#### Assignment:
Could you set down every record below exactly as it appears?

#### Data provided:
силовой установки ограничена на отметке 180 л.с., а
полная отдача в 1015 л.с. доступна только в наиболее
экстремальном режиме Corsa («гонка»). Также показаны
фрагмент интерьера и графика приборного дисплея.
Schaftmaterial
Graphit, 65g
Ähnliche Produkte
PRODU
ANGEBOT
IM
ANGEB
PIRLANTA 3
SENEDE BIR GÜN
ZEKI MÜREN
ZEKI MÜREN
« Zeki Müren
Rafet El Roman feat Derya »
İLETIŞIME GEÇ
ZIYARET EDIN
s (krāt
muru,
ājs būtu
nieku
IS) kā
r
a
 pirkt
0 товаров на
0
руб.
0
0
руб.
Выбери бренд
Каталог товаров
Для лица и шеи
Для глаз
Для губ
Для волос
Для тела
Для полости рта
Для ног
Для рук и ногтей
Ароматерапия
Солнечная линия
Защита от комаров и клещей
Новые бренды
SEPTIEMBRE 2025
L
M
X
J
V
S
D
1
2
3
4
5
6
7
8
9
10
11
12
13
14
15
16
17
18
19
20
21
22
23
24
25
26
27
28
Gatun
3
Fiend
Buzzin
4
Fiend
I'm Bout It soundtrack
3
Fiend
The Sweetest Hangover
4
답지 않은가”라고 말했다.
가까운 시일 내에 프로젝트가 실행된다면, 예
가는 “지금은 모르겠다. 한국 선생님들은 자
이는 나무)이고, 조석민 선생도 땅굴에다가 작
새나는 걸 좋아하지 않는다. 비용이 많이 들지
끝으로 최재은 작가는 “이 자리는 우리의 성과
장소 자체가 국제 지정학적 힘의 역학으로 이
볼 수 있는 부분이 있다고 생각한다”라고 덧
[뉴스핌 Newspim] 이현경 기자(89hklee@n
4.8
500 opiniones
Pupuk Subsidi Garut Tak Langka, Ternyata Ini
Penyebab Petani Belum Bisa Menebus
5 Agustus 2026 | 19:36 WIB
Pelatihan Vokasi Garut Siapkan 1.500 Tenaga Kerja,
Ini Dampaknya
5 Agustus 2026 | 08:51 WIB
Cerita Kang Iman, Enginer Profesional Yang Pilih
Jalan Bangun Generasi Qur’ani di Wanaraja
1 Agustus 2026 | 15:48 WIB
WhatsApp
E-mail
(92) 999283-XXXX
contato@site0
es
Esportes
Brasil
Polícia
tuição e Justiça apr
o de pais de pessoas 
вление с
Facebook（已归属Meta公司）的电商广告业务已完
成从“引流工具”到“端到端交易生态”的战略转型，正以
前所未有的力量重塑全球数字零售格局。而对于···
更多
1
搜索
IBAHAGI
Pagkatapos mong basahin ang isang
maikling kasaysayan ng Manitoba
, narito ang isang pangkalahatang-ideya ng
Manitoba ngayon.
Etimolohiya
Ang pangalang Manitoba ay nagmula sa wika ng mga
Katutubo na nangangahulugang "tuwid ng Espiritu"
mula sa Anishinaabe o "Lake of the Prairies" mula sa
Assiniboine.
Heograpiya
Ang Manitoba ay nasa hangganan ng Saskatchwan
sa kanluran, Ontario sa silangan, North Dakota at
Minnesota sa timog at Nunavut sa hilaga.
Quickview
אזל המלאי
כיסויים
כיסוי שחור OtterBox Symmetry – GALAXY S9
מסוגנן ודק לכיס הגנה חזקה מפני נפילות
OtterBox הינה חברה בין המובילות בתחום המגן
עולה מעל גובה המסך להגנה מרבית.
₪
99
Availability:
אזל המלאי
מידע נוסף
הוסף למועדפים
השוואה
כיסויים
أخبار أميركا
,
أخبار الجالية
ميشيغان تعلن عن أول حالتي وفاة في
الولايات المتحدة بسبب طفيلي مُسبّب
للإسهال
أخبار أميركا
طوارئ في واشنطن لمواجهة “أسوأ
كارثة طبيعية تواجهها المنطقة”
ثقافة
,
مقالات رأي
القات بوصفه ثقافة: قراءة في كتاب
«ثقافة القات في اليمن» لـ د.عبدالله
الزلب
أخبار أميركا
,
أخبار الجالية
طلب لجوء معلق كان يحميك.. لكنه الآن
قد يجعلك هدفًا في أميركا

#### Response for this exercise:
силовой установки ограничена на отметке 180 л.с., а
полная отдача в 1015 л.с. доступна только в наиболее
экстремальном режиме Corsa («гонка»). Также показаны
фрагмент интерьера и графика приборного дисплея.
Schaftmaterial
Graphit, 65g
Ähnliche Produkte
PRODU
ANGEBOT
IM
ANGEB
PIRLANTA 3
SENEDE BIR GÜN
ZEKI MÜREN
ZEKI MÜREN
« Zeki Müren
Rafet El Roman feat Derya »
İLETIŞIME GEÇ
ZIYARET EDIN
s (krāt
muru,
ājs būtu
nieku
IS) kā
r
a
 pirkt
0 товаров на
0
руб.
0
0
руб.
Выбери бренд
Каталог товаров
Для лица и шеи
Для глаз
Для губ
Для волос
Для тела
Для полости рта
Для ног
Для рук и ногтей
Ароматерапия
Солнечная линия
Защита от комаров и клещей
Новые бренды
SEPTIEMBRE 2025
L
M
X
J
V
S
D
1
2
3
4
5
6
7
8
9
10
11
12
13
14
15
16
17
18
19
20
21
22
23
24
25
26
27
28
Gatun
3
Fiend
Buzzin
4
Fiend
I'm Bout It soundtrack
3
Fiend
The Sweetest Hangover
4
답지 않은가”라고 말했다.
가까운 시일 내에 프로젝트가 실행된다면, 예
가는 “지금은 모르겠다. 한국 선생님들은 자
이는 나무)이고, 조석민 선생도 땅굴에다가 작
새나는 걸 좋아하지 않는다. 비용이 많이 들지
끝으로 최재은 작가는 “이 자리는 우리의 성과
장소 자체가 국제 지정학적 힘의 역학으로 이
볼 수 있는 부분이 있다고 생각한다”라고 덧
[뉴스핌 Newspim] 이현경 기자(89hklee@n
4.8
500 opiniones
Pupuk Subsidi Garut Tak Langka, Ternyata Ini
Penyebab Petani Belum Bisa Menebus
5 Agustus 2026 | 19:36 WIB
Pelatihan Vokasi Garut Siapkan 1.500 Tenaga Kerja,
Ini Dampaknya
5 Agustus 2026 | 08:51 WIB
Cerita Kang Iman, Enginer Profesional Yang Pilih
Jalan Bangun Generasi Qur’ani di Wanaraja
1 Agustus 2026 | 15:48 WIB
WhatsApp
E-mail
(92) 999283-XXXX
contato@site0
es
Esportes
Brasil
Polícia
tuição e Justiça apr
o de pais de pessoas 
вление с
Facebook（已归属Meta公司）的电商广告业务已完
成从“引流工具”到“端到端交易生态”的战略转型，正以
前所未有的力量重塑全球数字零售格局。而对于···
更多
1
搜索
IBAHAGI
Pagkatapos mong basahin ang isang
maikling kasaysayan ng Manitoba
, narito ang isang pangkalahatang-ideya ng
Manitoba ngayon.
Etimolohiya
Ang pangalang Manitoba ay nagmula sa wika ng mga
Katutubo na nangangahulugang "tuwid ng Espiritu"
mula sa Anishinaabe o "Lake of the Prairies" mula sa
Assiniboine.
Heograpiya
Ang Manitoba ay nasa hangganan ng Saskatchwan
sa kanluran, Ontario sa silangan, North Dakota at
Minnesota sa timog at Nunavut sa hilaga.
Quickview
אזל המלאי
כיסויים
כיסוי שחור OtterBox Symmetry – GALAXY S9
מסוגנן ודק לכיס הגנה חזקה מפני נפילות
OtterBox הינה חברה בין המובילות בתחום המגן
עולה מעל גובה המסך להגנה מרבית.
₪
99
Availability:
אזל המלאי
מידע נוסף
הוסף למועדפים
השוואה
כיסויים
أخبار أميركا
,
أخبار الجالية
ميشيغان تعلن عن أول حالتي وفاة في
الولايات المتحدة بسبب طفيلي مُسبّب
للإسهال
أخبار أميركا
طوارئ في واشنطن لمواجهة “أسوأ
كارثة طبيعية تواجهها المنطقة”
ثقافة
,
مقالات رأي
القات بوصفه ثقافة: قراءة في كتاب
«ثقافة القات في اليمن» لـ د.عبدالله
الزلب
أخبار أميركا
,
أخبار الجالية
طلب لجوء معلق كان يحميك.. لكنه الآن
قد يجعلك هدفًا في أميركا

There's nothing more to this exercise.